Rationale: Nitric oxide (NO) is implicated in the acute locomotor activating effects of some addictive drugs such as amphetamine, caffeine, and PCP, but has not been investigated in the case of toluene.
Objectives: This study determined the contribution of the NO-cyclic GMP (cGMP) pathway to locomotor stimulant effects of toluene.

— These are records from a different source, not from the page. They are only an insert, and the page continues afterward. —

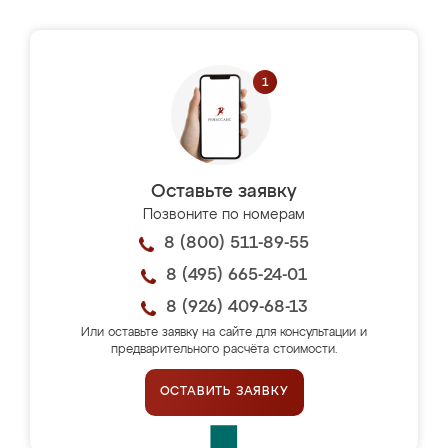
Оставьте заявку
Позвоните по номерам
8 (800) 511-89-55
8 (495) 665-24-01
8 (926) 409-68-13
Или оставьте заявку на сайте для консультации и
предварительного расчёта стоимости.
ОСТАВИТЬ ЗАЯВКУ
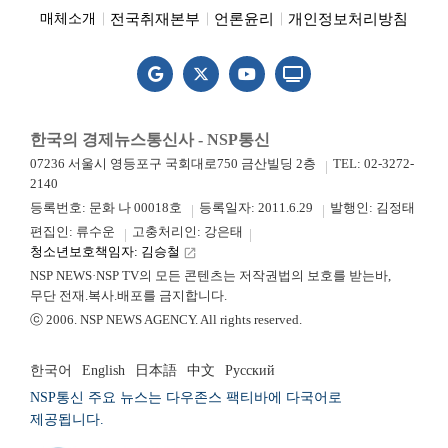
전국취재본부
언론윤리
개인정보처리방침
매체소개
한국의 경제뉴스통신사 - NSP통신
07236 서울시 영등포구 국회대로750 금산빌딩 2층
TEL: 02-3272-
2140
등록번호: 문화 나 00018호
등록일자: 2011.6.29
발행인: 김정태
편집인: 류수운
고충처리인: 강은태
청소년보호책임자: 김승철
launch
NSP NEWS·NSP TV의 모든 콘텐츠는 저작권법의 보호를 받는바,
무단 전재.복사.배포를 금지합니다.
ⓒ 2006. NSP NEWS AGENCY. All rights reserved.
한국어
English
日本語
中文
Русский
NSP통신 주요 뉴스는 다우존스 팩티바에 다국어로
제공됩니다.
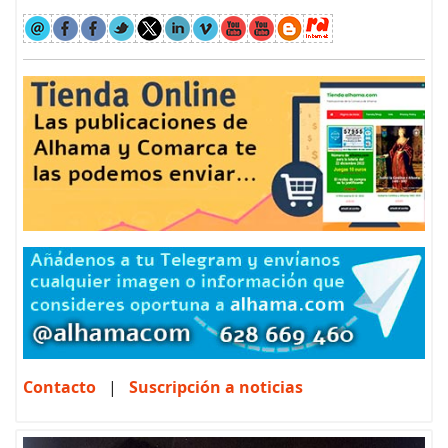
Contacto
|
Suscripción a noticias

Methods: Locomotor activity was measured for 90 min immediately following toluene (500-1,000 mg/kg, IP) or corn oil treatments in Sprague-Dawley female rats. A NO generator, sodium nitroprusside (SNP) (3 and 6 mg/kg), a NO precursor, L-arginine ( L-Arg) (250 mg/kg), a NO synthase inhibitor, N(G)-nitro- L-arginine methyl ester (L-NAME) (5-20 mg/kg, IP), and a soluble guanylyl cyclase inhibitor, 1H-[1,2,4]oxadiazolo[4,3-a]quinoxalin-1-one (ODQ) (10 mg/kg) were injected 5 min before toluene (750 mg/kg, IP) treatment. The combination effects of SNP with L-NAME, L-arginine with L-NAME, SNP with ODQ and L-arginine with ODQ on toluene-induced locomotor hyperactivity were also determined. RESULTS. The locomotor hyperactivity induced by toluene was significantly inhibited by SNP and L-arginine, but enhanced by L-NAME and ODQ. SNP and L-arginine completely reversed the combined effects of L-NAME and toluene to a basal level and abolished the enhancing effects of ODQ.
Conclusions: The results suggested that NO/cGMP-dependent mechanism might be involved in toluene-induced locomotor activity in rats.